• _Problem statement_
The entries below are to be repeated exactly, and their pictures left out.

Collected data:
'''
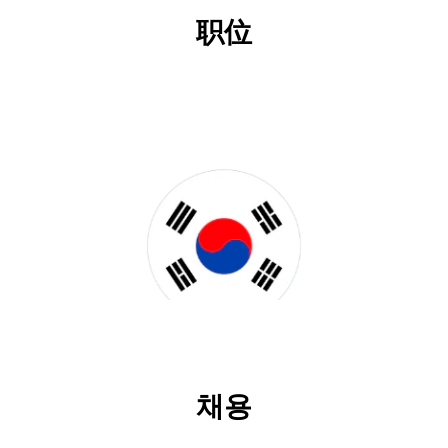
职位
채용
채용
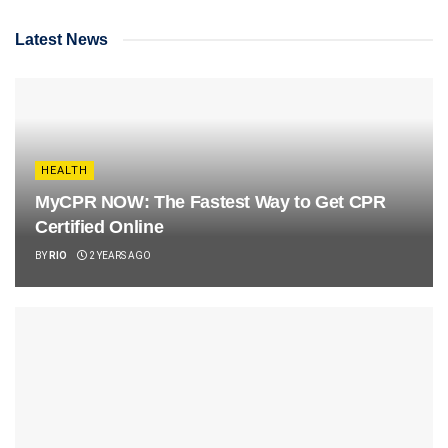
Latest News
HEALTH
MyCPR NOW: The Fastest Way to Get CPR
Certified Online
BY
RIO
2 YEARS AGO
'''
• _Final answer_
职位
채용
채용
Latest News
HEALTH
MyCPR NOW: The Fastest Way to Get CPR
Certified Online
BY
RIO
2 YEARS AGO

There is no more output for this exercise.